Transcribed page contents
^^^^^^^^

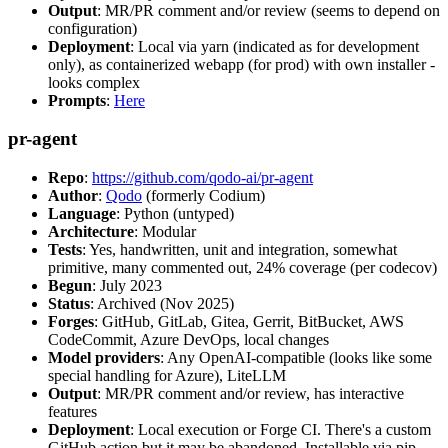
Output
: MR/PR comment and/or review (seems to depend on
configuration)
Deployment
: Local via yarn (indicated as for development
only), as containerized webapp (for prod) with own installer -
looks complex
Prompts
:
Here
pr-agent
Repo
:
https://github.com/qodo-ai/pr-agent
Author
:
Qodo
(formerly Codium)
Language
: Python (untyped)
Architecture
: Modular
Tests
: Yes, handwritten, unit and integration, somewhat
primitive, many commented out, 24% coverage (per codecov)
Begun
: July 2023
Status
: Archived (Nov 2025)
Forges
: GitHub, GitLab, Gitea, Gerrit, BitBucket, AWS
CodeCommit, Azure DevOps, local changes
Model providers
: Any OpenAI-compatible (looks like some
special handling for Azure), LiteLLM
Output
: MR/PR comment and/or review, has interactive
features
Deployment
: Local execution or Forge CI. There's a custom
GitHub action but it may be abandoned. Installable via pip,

^^^^^^^^

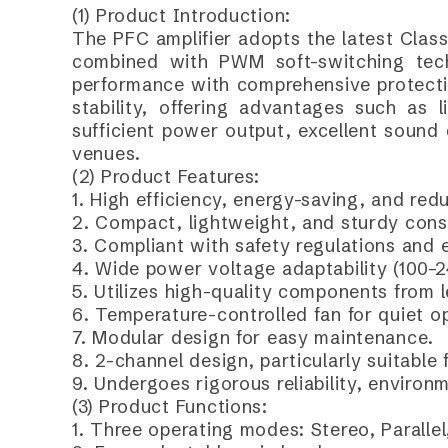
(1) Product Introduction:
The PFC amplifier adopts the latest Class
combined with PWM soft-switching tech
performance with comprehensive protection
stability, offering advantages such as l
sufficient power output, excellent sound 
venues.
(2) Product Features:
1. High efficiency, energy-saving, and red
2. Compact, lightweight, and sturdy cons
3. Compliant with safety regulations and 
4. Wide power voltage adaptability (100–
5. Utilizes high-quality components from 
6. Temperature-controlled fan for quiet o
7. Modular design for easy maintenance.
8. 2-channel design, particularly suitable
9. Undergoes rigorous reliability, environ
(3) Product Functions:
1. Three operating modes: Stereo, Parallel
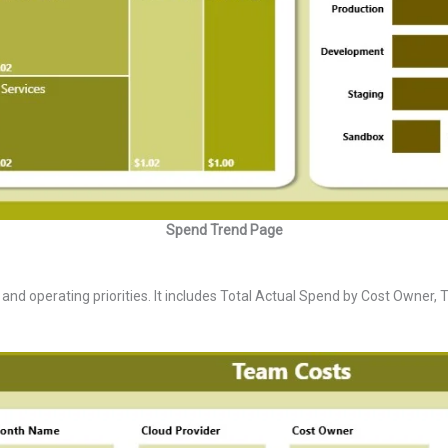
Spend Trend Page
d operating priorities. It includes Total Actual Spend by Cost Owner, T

^^^^^^^^

Problem: From the records above, print exactly the lines that run from the line with "Spend Trend Page" to the line with "d operating priorities.", inclusive.

Reply:
Spend Trend Page
d operating priorities. It includes Total Actual Spend by Cost Owner, T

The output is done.